EXERCISE DIRECTIONS: Each record is to be printed again exactly, though not its pictures.

RECORDS TO PROCESS:
:::

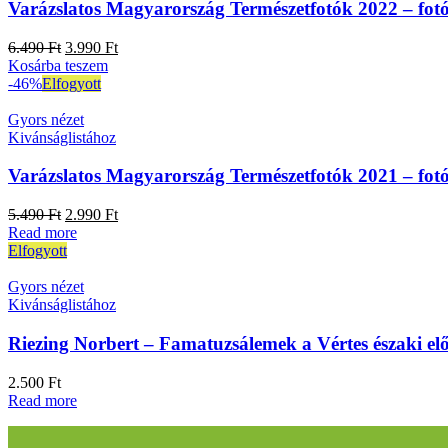
Varázslatos Magyarország Természetfotók 2022 – fo
6.490
Ft
3.990
Ft
Kosárba teszem
-46%
Elfogyott
Gyors nézet
Kivánságlistához
Varázslatos Magyarország Természetfotók 2021 – fo
5.490
Ft
2.990
Ft
Read more
Elfogyott
Gyors nézet
Kivánságlistához
Riezing Norbert – Famatuzsálemek a Vértes északi el
2.500
Ft
Read more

:::

YOUR RESPONSE:
Varázslatos Magyarország Természetfotók 2022 – fo
6.490
Ft
3.990
Ft
Kosárba teszem
-46%
Elfogyott
Gyors nézet
Kivánságlistához
Varázslatos Magyarország Természetfotók 2021 – fo
5.490
Ft
2.990
Ft
Read more
Elfogyott
Gyors nézet
Kivánságlistához
Riezing Norbert – Famatuzsálemek a Vértes északi el
2.500
Ft
Read more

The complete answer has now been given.